Task inputs Block Start

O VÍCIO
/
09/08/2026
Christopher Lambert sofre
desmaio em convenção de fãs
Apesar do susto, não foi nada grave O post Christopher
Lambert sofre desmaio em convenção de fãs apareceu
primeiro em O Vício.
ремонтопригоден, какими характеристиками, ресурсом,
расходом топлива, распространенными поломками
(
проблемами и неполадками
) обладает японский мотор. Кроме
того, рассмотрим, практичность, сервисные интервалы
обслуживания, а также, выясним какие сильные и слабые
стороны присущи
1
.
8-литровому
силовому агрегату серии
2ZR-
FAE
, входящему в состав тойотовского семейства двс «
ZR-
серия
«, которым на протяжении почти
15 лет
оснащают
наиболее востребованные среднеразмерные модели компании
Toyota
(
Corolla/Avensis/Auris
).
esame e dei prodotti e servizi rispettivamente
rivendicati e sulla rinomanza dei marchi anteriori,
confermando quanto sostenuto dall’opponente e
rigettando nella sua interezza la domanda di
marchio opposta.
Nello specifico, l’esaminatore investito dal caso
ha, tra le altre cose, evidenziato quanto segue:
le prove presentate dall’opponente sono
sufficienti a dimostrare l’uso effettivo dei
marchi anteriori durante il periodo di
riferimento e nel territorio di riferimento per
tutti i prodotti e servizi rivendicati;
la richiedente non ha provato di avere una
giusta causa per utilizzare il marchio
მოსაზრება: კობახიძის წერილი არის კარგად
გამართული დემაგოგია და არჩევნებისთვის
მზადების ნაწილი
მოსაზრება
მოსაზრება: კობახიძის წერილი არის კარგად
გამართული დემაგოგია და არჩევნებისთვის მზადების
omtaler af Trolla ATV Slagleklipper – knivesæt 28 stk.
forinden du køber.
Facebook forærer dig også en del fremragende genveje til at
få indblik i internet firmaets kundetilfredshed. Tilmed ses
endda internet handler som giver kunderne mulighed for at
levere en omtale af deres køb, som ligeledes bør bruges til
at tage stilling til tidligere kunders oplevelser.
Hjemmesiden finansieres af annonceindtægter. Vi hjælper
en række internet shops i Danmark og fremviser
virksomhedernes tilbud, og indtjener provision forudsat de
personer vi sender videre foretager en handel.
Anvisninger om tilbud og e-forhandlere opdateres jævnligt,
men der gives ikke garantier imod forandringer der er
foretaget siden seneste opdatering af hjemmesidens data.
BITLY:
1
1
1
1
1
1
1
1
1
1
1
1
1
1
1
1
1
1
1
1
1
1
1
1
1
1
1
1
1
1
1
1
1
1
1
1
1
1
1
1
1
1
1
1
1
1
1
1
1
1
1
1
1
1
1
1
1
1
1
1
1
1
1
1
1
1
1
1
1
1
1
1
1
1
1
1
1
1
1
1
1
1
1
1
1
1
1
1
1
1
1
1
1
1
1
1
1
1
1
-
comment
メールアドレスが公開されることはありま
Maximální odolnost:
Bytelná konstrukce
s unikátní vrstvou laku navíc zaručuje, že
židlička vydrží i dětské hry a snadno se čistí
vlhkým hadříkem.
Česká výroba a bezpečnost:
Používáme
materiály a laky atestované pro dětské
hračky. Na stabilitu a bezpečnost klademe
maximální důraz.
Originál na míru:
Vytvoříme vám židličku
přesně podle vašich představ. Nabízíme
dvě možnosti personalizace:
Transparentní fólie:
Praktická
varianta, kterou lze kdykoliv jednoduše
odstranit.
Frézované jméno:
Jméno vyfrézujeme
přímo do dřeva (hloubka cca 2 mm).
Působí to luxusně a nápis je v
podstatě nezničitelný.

Task inputs Block End
Task inputs Block Start

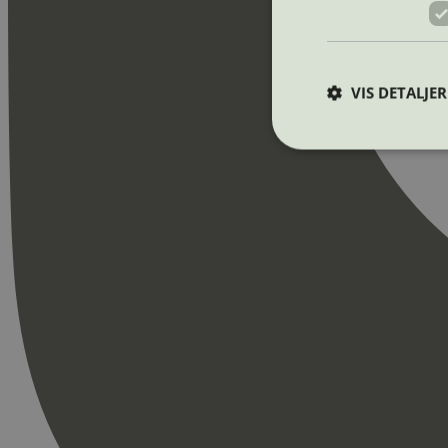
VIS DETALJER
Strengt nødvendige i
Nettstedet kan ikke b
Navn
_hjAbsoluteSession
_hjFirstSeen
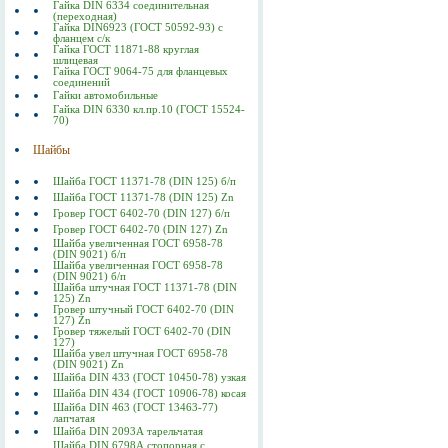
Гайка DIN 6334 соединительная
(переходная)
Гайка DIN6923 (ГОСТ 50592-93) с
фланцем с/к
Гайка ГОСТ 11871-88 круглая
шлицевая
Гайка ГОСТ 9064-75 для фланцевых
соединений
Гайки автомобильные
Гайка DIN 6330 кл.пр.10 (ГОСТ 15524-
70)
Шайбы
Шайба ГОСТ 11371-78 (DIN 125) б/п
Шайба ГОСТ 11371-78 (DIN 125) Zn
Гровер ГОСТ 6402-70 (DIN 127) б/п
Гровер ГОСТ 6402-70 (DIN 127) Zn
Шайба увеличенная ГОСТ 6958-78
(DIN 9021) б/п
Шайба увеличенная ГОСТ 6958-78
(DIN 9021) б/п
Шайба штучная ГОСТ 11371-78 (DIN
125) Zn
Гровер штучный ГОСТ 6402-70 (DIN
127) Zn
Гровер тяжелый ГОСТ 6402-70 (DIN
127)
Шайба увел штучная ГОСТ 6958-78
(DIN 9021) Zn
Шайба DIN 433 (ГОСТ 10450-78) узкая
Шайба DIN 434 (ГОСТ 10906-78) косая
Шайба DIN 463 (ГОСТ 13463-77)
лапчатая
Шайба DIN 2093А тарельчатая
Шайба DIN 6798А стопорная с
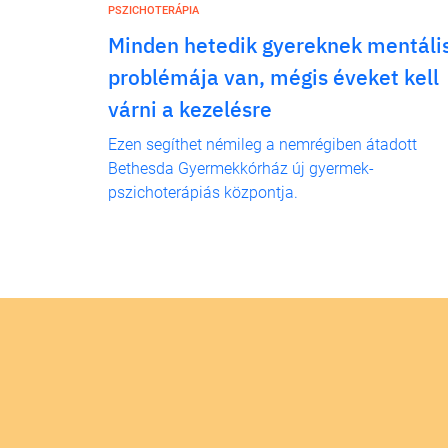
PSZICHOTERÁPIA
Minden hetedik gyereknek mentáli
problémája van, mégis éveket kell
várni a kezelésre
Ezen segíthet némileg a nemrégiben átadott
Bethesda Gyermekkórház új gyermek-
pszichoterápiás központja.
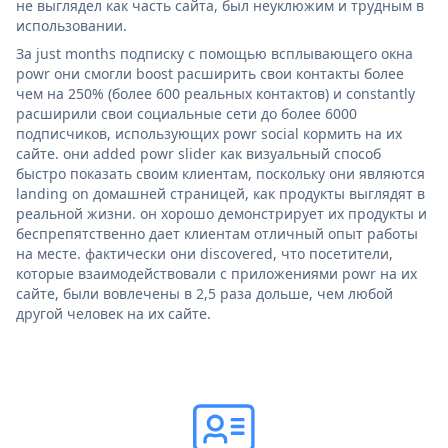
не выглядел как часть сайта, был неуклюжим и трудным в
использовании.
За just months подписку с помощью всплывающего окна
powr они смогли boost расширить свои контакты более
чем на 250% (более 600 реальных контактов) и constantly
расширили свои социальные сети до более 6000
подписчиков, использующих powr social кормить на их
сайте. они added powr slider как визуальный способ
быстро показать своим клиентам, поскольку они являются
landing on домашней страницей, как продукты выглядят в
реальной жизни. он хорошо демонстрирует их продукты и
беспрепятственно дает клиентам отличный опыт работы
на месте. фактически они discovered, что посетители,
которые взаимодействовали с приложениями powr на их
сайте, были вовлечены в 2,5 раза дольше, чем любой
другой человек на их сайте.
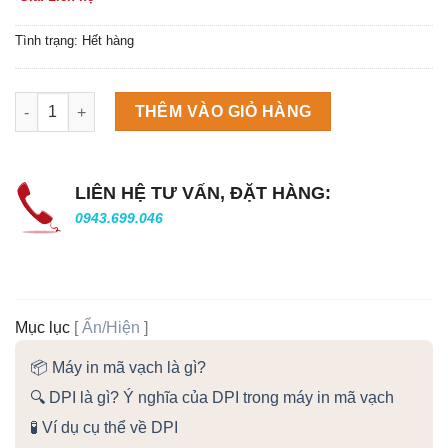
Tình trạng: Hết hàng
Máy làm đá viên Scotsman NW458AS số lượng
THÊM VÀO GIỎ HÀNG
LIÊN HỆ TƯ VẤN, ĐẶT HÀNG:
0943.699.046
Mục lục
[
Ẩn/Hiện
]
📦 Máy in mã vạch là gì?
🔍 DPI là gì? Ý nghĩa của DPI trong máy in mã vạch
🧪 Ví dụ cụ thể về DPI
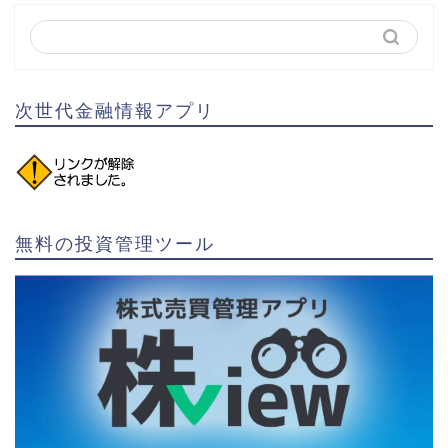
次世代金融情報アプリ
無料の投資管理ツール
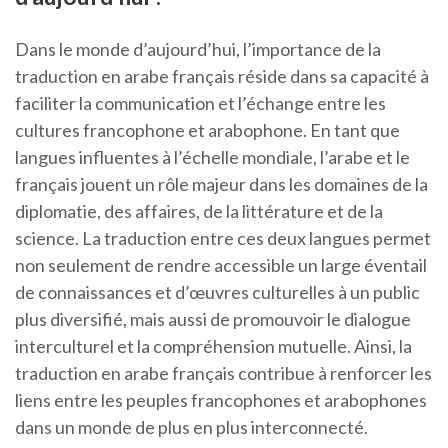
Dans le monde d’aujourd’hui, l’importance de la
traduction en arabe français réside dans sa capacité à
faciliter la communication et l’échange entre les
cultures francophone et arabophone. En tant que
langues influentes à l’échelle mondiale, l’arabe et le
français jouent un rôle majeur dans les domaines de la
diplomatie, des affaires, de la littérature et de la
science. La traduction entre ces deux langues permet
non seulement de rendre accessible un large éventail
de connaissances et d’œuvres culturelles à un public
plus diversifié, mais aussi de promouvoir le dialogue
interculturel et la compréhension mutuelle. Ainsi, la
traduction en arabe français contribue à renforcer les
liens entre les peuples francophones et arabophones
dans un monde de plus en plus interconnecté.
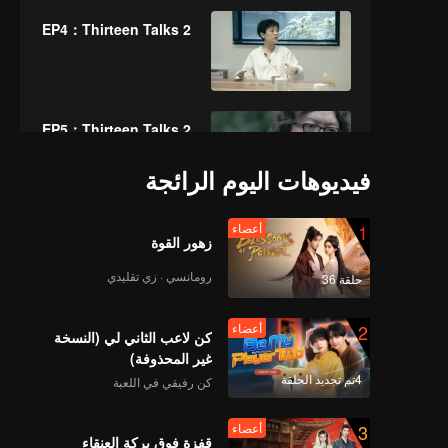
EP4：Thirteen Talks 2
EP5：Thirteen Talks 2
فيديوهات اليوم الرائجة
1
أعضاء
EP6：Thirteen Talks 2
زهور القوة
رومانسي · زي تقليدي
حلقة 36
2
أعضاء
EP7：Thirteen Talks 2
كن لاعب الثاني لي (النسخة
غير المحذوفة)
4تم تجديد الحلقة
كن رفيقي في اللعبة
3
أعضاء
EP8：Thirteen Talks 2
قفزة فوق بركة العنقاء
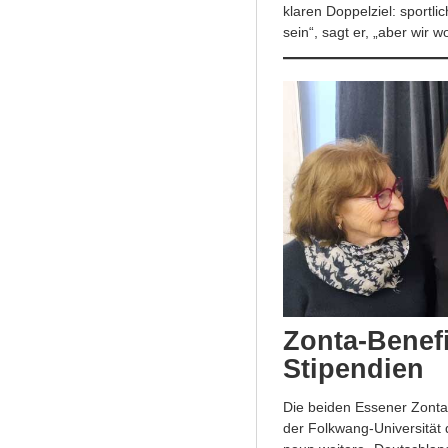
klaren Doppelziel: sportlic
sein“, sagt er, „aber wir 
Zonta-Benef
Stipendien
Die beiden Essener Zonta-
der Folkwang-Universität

Task inputs Block End

Only a number is wanted here: how many lines in the entries contain the word "Talks"?

Result of this task => 5